Two implementation of virtual batch norm lead to two differents results

510 Views Asked by At

Introductory question:

should both example code lead to different behavior on training (any loss / any optimizer) ?

# first code
inputs1 = tf.placeholder(shape=[16,1,32,32], dtype=tf.float32)
inputs2 = tf.placeholder(shape=[16,1,32,32], dtype=tf.float32)
full_inputs = tf.concat([inputs1, inputs2], axis=0)
with tf.variable_scope('convnet'):
     outputs = tf.nn.conv2d(inputs, kernel_size=[3,3], num_outputs=1, stride=[1,1], padding='VALID', data_format='NCHW')

# second code
inputs1 = tf.placeholder(shape=[16,1,32,32], dtype=tf.float32)
inputs2 = tf.placeholder(shape=[16,1,32,32], dtype=tf.float32)
full_inputs = tf.concat([inputs1, inputs2], axis=0)

with tf.variable_scope('convnet'):
    outputs1 = tf.nn.conv2d(inputs1, kernel_size=[3,3], num_outputs=1, stride=[1,1], padding='VALID', data_format='NCHW')

with tf.variable_scope('convnet', reuse=True):
    outputs2 = tf.nn.conv2d(inputs2, kernel_size=[3,3], num_outputs=1, stride=[1,1], padding='VALID', data_format='NCHW')

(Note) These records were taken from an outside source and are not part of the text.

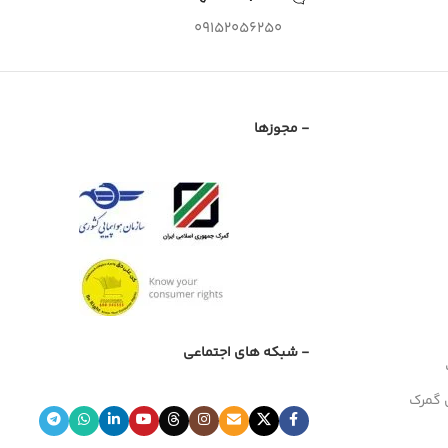
09152056250
- مجوزها
- شبکه های اجتماعی
 گمرک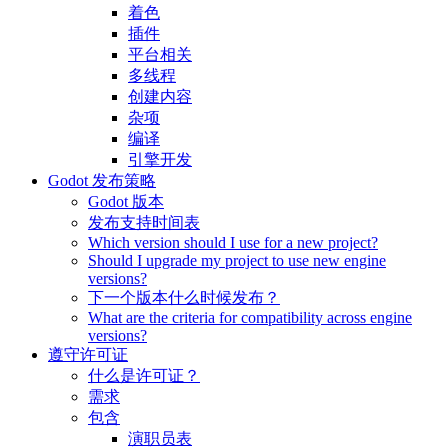
着色
插件
平台相关
多线程
创建内容
杂项
编译
引擎开发
Godot 发布策略
Godot 版本
发布支持时间表
Which version should I use for a new project?
Should I upgrade my project to use new engine
versions?
下一个版本什么时候发布？
What are the criteria for compatibility across engine
versions?
遵守许可证
什么是许可证？
需求
包含
演职员表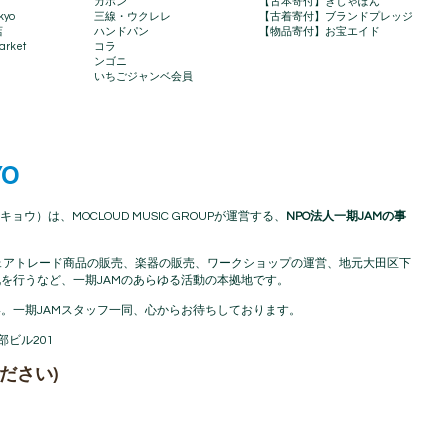
カホン
【古本寄付】きしゃぽん
kyo
三線・ウクレレ
【古着寄付】ブランドプレッジ
店
ハンドパン
【物品寄付】お宝エイド
rket​
コラ
ンゴニ
いちごジャンベ会員
YO
キョウ）は、MOCLOUD MUSIC GROUPが運営する、
NPO法人一期JAMの事
アフリカフェアトレード商品の販売、楽器の販売、ワークショップの運営、地元大田区下
を行うなど、一期JAMのあらゆる活動の本拠地です。
。一期JAMスタッフ一同、心からお待ちしております。
渡部ビル201
ださい)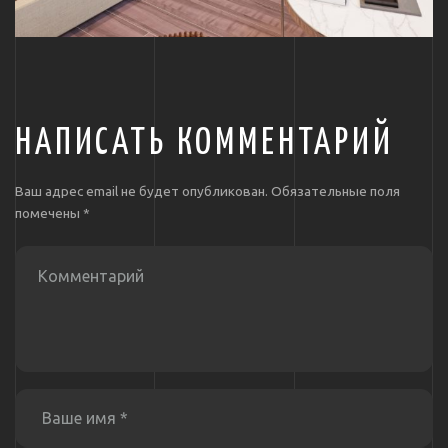
НАПИСАТЬ КОММЕНТАРИЙ
Ваш адрес email не будет опубликован.
Обязательные поля
помечены
*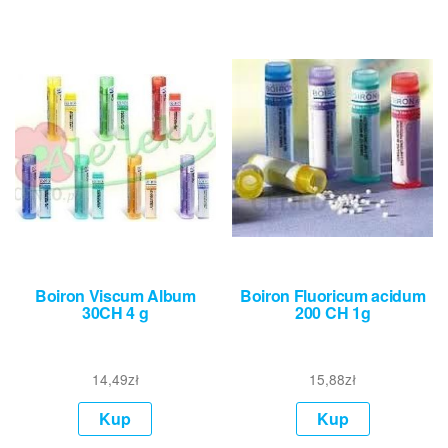
Boiron Viscum Album
Boiron Fluoricum acidum
30CH 4 g
200 CH 1g
14,49
zł
15,88
zł
Kup
Kup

outputs = tf.concat([outputs1, outputs2], axis=0)

My real case scenario:

I'm trying to implement virtual batch norm, I have two implementations which doesn't behave the same way widely inspired by the improved gan repository. Both implementation shown here are simplified to keep mostly what is different between them.

First implementation:

@add_arg_scope
def vbn_single(x, epsilon=1e-5, scope=None):
    assert isinstance(epsilon, float)
    shape = x.get_shape().as_list()
    if shape[0] is None:
        half_size = x.shape[0] // 2
    else:
        half_size = shape[0] // 2
    needs_reshape = len(shape) != 4
    if needs_reshape:
        orig_shape = shape
        if len(shape) == 2:
            x = tf.reshape(x, [shape[0], shape[1], 0, 0])
        elif len(shape) == 1:
            x = tf.reshape(x, [shape[0], 1, 1, 1])
        else:
            assert False, shape
        shape = x.get_shape().as_list()
    batch_size = int(x.get_shape()[0])
    with tf.variable_scope(scope, 'VBN'):
        ref_half = tf.slice(x, [0,0,0,0], [half_size, shape[1], \
                            shape[2], shape[3]])
        gamma = tf.get_variable("gamma", [1,shape[1],1,1],
                    initializer=tf.constant_initializer(1.))
        beta = tf.get_variable("beta", [1,shape[1],1,1],
                    initializer=tf.constant_initializer(0.))
        ref_mean, ref_var = tf.nn.moments(ref_half, [0,2,3], \
                                          keep_dims=True)
        inv_std = tf.rsqrt(ref_var + epsilon)
        coeff = inv_std * gamma
    return (x * coeff) + (beta - ref_mean * coeff)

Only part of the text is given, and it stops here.